Sejumlah alasan untuk pesimis itu sudah disampaikan, misalnya, soal prestasi sepakbola kita yang jeblok. Masa, peringkat 144 dunia dengan “pemain dan penonton hobi menggebuki wasit” berani ikut bidding event besar sekelas FIFA World Cup? Masa, sebuah bangsa yang infrastrukturnya saja masih repot begitu nekad? Masa, sebuah negara yang selalu saja diganggu oleh aksi keamanan seperti terorisme tak mengukur diri?

Saya bukan ahli sepak bola, bukan pula orang politik. Tidak pula ada kaitannya dengan para pihak di PSSI yang terkesan memaksakan diri atau seperti disebut-sebut menjadikannya sebagai ambisi pribadi? Tapi, terlepas dari apapun saya merasa ada yang hilang dari permukaan ketika rencana ini diperdebatkan. Diantaranya adalah sudah hilangkah rasa percaya diri bangsa ini? Mengapa kita justru mengecilkan harga diri kita di tengah upaya ”setengah mati” kita untuk membangun citra di tengah masyarakat global, dan bagaimana kita –negeri yang berpenduduk 220 juta dan hampir seluruhnya ”gila bola”, tengah bersusah payah untuk membangun industri kita khususnya pariwisata dan MICE yang bisa menjadi lokomotif pembangunan berbagai bidang lain?

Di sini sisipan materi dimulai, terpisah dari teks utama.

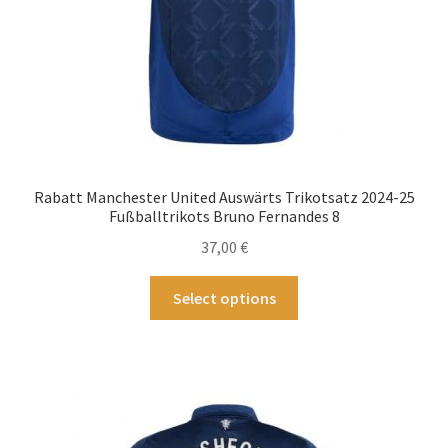
gewählt
werden
Rabatt Manchester United Auswärts Trikotsatz 2024-25
Fußballtrikots Bruno Fernandes 8
37,00
€
Dieses
Select options
Produkt
weist
mehrere
Varianten
auf.
Die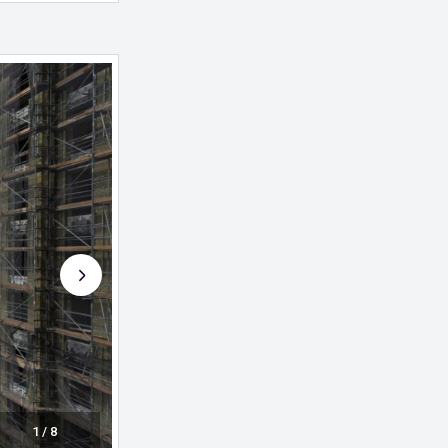
1
/
8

Pertama-tama, kita harus mengingatkan bahwa sebagai anggota asosiasi FIFA dan anggota konfederasi sepakbola Asia (AFC), Indonesia memiliki hak yang sama untuk ikut bidding menjadi tuan rumah seperti halnya negara-negara lain. Apalagi inilah sejarah pertama Indonesia mengajukan diri sebagai tuan rumah FIFA World Cup dalam sejarah berdirinya asosiasi ini.Jikapun gagal hal itu bukanlah sesuatu yang memalukan. Kita bisa belajar dari Qatar ataupun Morokko yang gagal nge-bid pada 2006 dan 2010. Bahkan Qatar memilih ngotot untuk ikut bid 2018 dan 2022. Mereka memilih terus maju dan tidak menyerah sebelum bertanding.

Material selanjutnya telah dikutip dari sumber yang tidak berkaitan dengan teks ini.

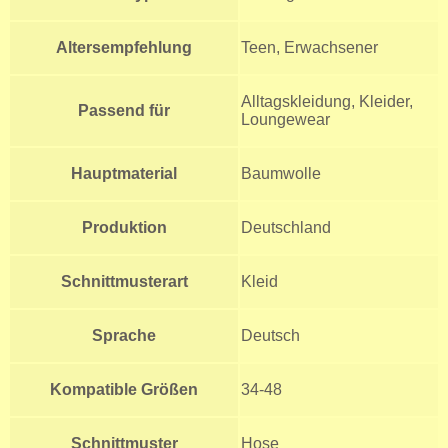
Altersempfehlung
Teen, Erwachsener
Alltagskleidung, Kleider,
Passend für
Loungewear
Hauptmaterial
Baumwolle
Produktion
Deutschland
Schnittmusterart
Kleid
Sprache
Deutsch
Kompatible Größen
34-48
Schnittmuster
Hose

Betul bahwa infrastruktur memang menjadi persoalan sangat vital di sini, tapi menurut saya, kita tak perlu terlalu tertekan karena faktanya tidak ada satu negarapun yang mengajukan diri sebagai tuan rumah event besar seperti World Cup yang benar-benar siap. Sebagai bukti lihat saja negara yang telah sukses menggelar Olimpiade sekalipun seperti Australia, dan Amerika tetap meyakinkan upaya perbaikan, pengembangan dan pembangunan venue baru itu.

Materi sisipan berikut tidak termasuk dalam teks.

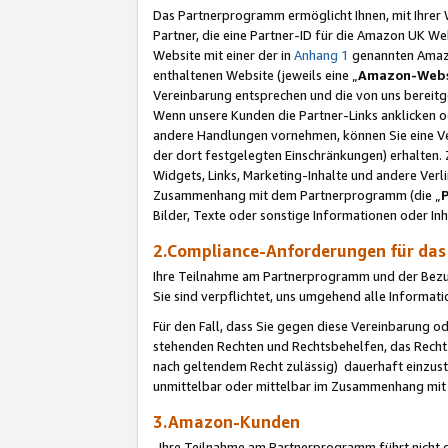
Das Partnerprogramm ermöglicht Ihnen, mit Ihrer W
Partner, die eine Partner-ID für die Amazon UK W
Website mit einer der in
Anhang 1
genannten Amazon
enthaltenen Website (jeweils eine „
Amazon-Webs
Vereinbarung entsprechen und die von uns bereitg
Wenn unsere Kunden die Partner-Links anklicken 
andere Handlungen vornehmen, können Sie eine Ver
der dort festgelegten Einschränkungen) erhalten. 
Widgets, Links, Marketing-Inhalte und andere Ver
Zusammenhang mit dem Partnerprogramm (die „
Bilder, Texte oder sonstige Informationen oder In
2.Compliance-Anforderungen für d
Ihre Teilnahme am Partnerprogramm und der Bezug 
Sie sind verpflichtet, uns umgehend alle Informat
Für den Fall, dass Sie gegen diese Vereinbarung 
stehenden Rechten und Rechtsbehelfen, das Recht
nach geltendem Recht zulässig) dauerhaft einzus
unmittelbar oder mittelbar im Zusammenhang mit
3.Amazon-Kunden
Ihre Teilnahme am Partnerprogramm führt nicht d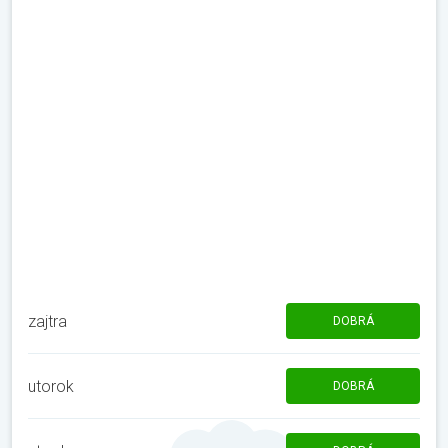
zajtra
DOBRÁ
utorok
DOBRÁ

Lihat pula Afsel yang menjadi tuan rumah World Cup 2010 sejauh ini telah mengeluarkan 60 miliar dolar AS dalam pembangunan infrastruktur. Mereka bukan negara yang benar-benar siap 100 persen. Dalam konteks Indonesia, dengan waktu persiapan lebih dari 10 tahun, sebenarnya kita sangat optimis semua kebutuhan itu bisa dipenuhi, apalagi kondisi sejumlah daerah yang diajukan untuk menjadi tempat pertandingan sudah banyak memiliki stadion yang berstandar internasional meski masih perlu untuk ditingkatkan lagi kapasitasnya maupun fasilitas pendukungnya.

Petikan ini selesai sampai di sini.